You are viewing a plain text version of this content. The canonical link for it is here.

Posted to java-user@lucene.apache.org by Shaghayegh Sahebie <sh...@yahoo.com> on 2006/08/12 10:12:30 UTC

Indexing Documents which has Attachments and are Refered many times!!

Hi all;
We have got a Document management system and we want to build a search on it. We have tree kind of content in our system: Refers, Documents and Attachments. A document can have multiple attachments and can be Refered to many users.
Our users want to be able to search on documents attachments and refers. for example they want to search the Documents which are created at "2006/07/06" date and have the word "Lucene" in it or their Refers and are Refered to Mr.x.
Our users want to be ale to search in all 8 possible selections of Document, Refer and Attachment, I mean they want to be able to search just in Refers, in both Refers and Documents, ...
How can we handle it? 
I thaught to store diferent kinds of Docs in a DB, search in the DB at first and search in Lucene based on DB results and phrases given to search (Handling Document, Refer or Attachments parts in a DB search).

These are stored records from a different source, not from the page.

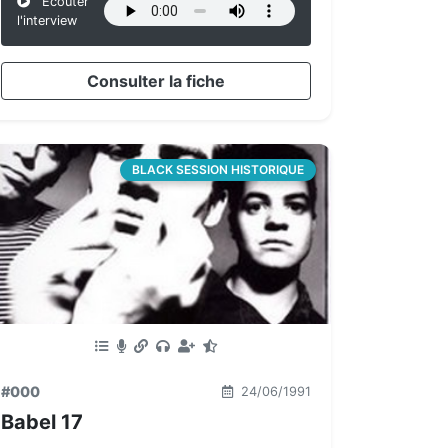
Écouter
l'interview
Consulter la fiche
BLACK SESSION HISTORIQUE
#000
24/06/1991
Babel 17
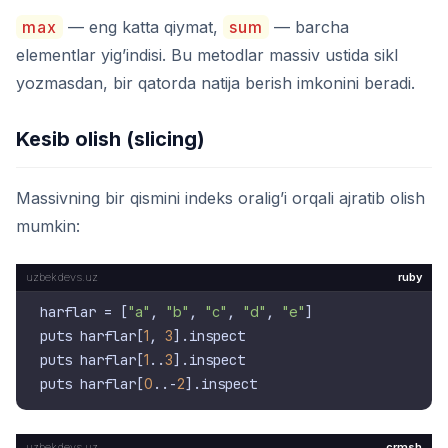
max
— eng katta qiymat,
sum
— barcha
elementlar yig’indisi. Bu metodlar massiv ustida sikl
yozmasdan, bir qatorda natija berish imkonini beradi.
Kesib olish (slicing)
Massivning bir qismini indeks oralig’i orqali ajratib olish
mumkin:
ruby
harflar = [
"a"
, 
"b"
, 
"c"
, 
"d"
, 
"e"
]

puts harflar[
1
, 
3
].inspect

puts harflar[
1
..
3
].inspect

puts harflar[
0
..-
2
crmsh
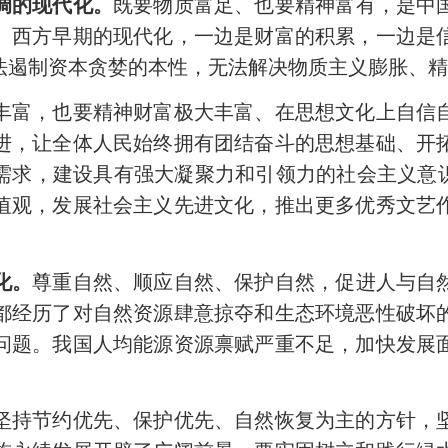
调的现代化。
既要物质富足、也要精神富有，是中
。西方早期的现代化，一边是财富的积累，一边是
法遏制资本贪婪的本性，无法解决物质主义膨胀、
富，也要精神财富极大丰富、在思想文化上自信自
进，让全体人民始终拥有团结奋斗的思想基础、开
需求，建设具有强大凝聚力和引领力的社会主义意识
值观，发展社会主义先进文化，推出更多优秀文艺
化。
尊重自然、顺应自然、保护自然，促进人与自
都经历了对自然资源肆意掠夺和生态环境恶性破坏
问题。我国人均能源资源禀赋严重不足，加快发展
。
持节约优先、保护优先、自然恢复为主的方针，坚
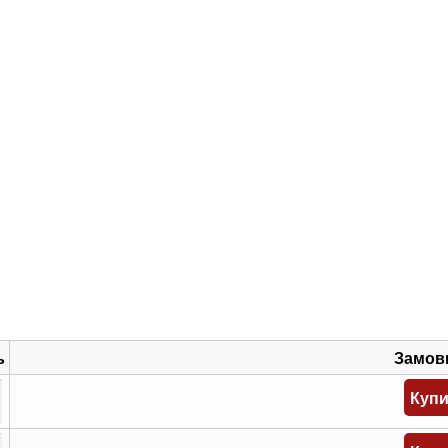
ь
Замов
Куп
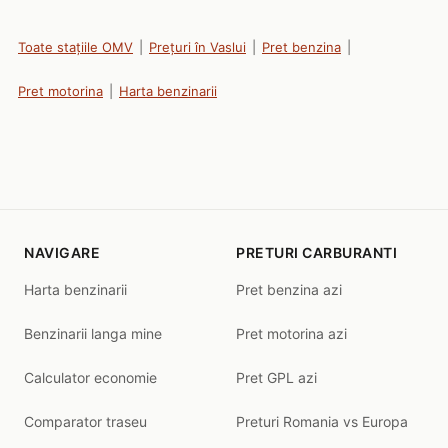
Toate stațiile OMV
|
Prețuri în Vaslui
|
Pret benzina
|
Pret motorina
|
Harta benzinarii
NAVIGARE
PRETURI CARBURANTI
Harta benzinarii
Pret benzina azi
Benzinarii langa mine
Pret motorina azi
Calculator economie
Pret GPL azi
Comparator traseu
Preturi Romania vs Europa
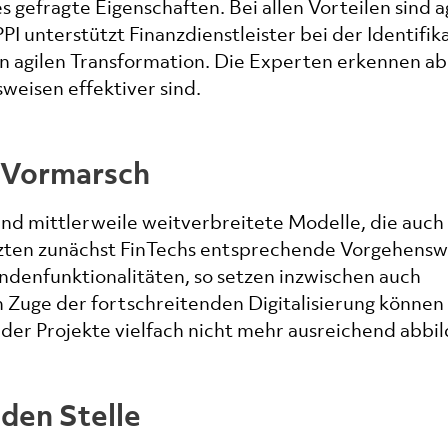
gefragte Eigenschaften. Bei allen Vorteilen sind a
I unterstützt Finanzdienstleister bei der Identifik
n agilen Transformation. Die Experten erkennen ab
weisen effektiver sind.
 Vormarsch
nd mittlerweile weitverbreitete Modelle, die auch
zten zunächst FinTechs entsprechende Vorgehensw
undenfunktionalitäten, so setzen inzwischen auch
im Zuge der fortschreitenden Digitalisierung können
er Projekte vielfach nicht mehr ausreichend abbil
nden Stelle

But the DB results maybe so big and i don't know if a Lucene query can have these much of search Terms.
Another way is to Index each document, refer and attachment in the index 8 times(all the possible selections of Refer, Document and Attachment) but this way has lots of redundancy even more than 8 times! 'cause each Document is indexed "8 * Refer number of Document" times.
I really don't know what to do, Any suggestions Please?

Thanks in advance

 			
---------------------------------
Do you Yahoo!?
 Everyone is raving about the  all-new Yahoo! Mail Beta.

Re: Indexing Documents which has Attachments and are Refered many times!!

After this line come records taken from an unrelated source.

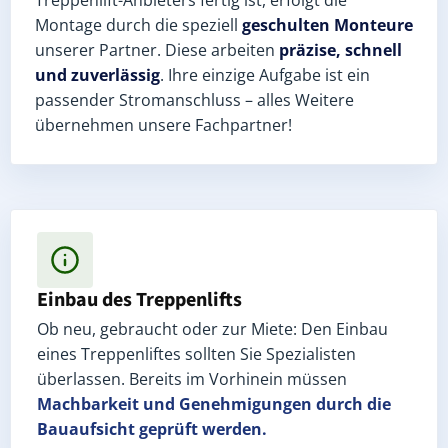
Montage durch die speziell
geschulten Monteure
unserer Partner. Diese arbeiten
präzise, schnell
und zuverlässig
. Ihre einzige Aufgabe ist ein
passender Stromanschluss – alles Weitere
übernehmen unsere Fachpartner!
Einbau des Treppenlifts
Ob neu, gebraucht oder zur Miete: Den Einbau
eines Treppenliftes sollten Sie Spezialisten
überlassen. Bereits im Vorhinein müssen
Machbarkeit und Genehmigungen
durch die
Bauaufsicht geprüft werden.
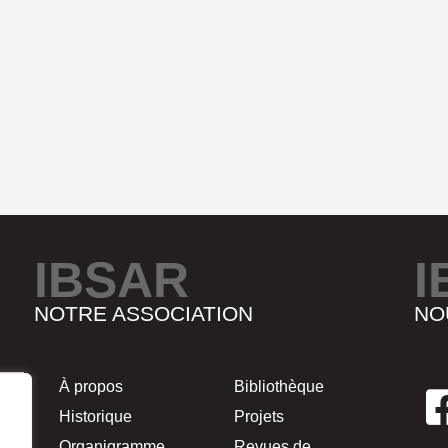
IBSAR
I
NOTRE ASSOCIATION
NO
À propos
Bibliothèque
Historique
Projets
Organigramme
Revues de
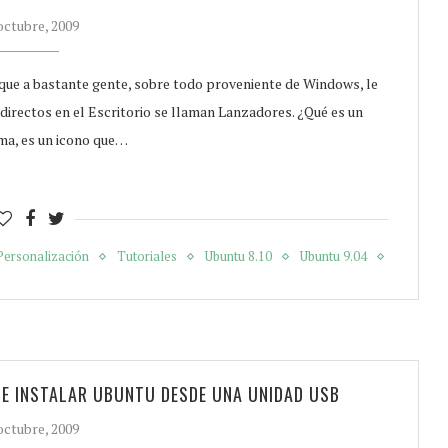
octubre, 2009
que a bastante gente, sobre todo proveniente de Windows, le
directos en el Escritorio se llaman Lanzadores. ¿Qué es un
ma, es un icono que…
Personalización
Tutoriales
Ubuntu 8.10
Ubuntu 9.04
 E INSTALAR UBUNTU DESDE UNA UNIDAD USB
octubre, 2009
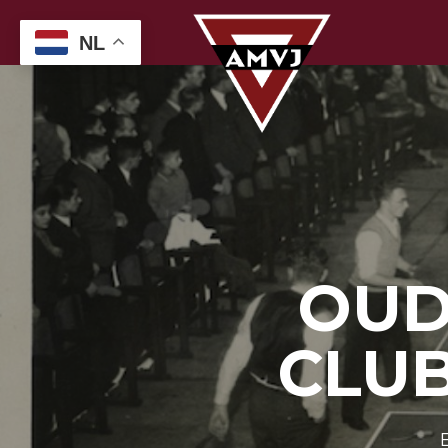
NL
OUD
CLU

Posted by Jason Polites <ja...@gmail.com>.

I think you can still achieve your desired outcome, but I'm not sure I fully
understand the use case.  Can you describe more clearly a specific example
of what you need to achieve?

You are correct that "joins" in lucene aren't really a strong point, but
this is often a by-product of thinking about Lucene in the same wy we think
about a database; which is a mistake (in my opinion).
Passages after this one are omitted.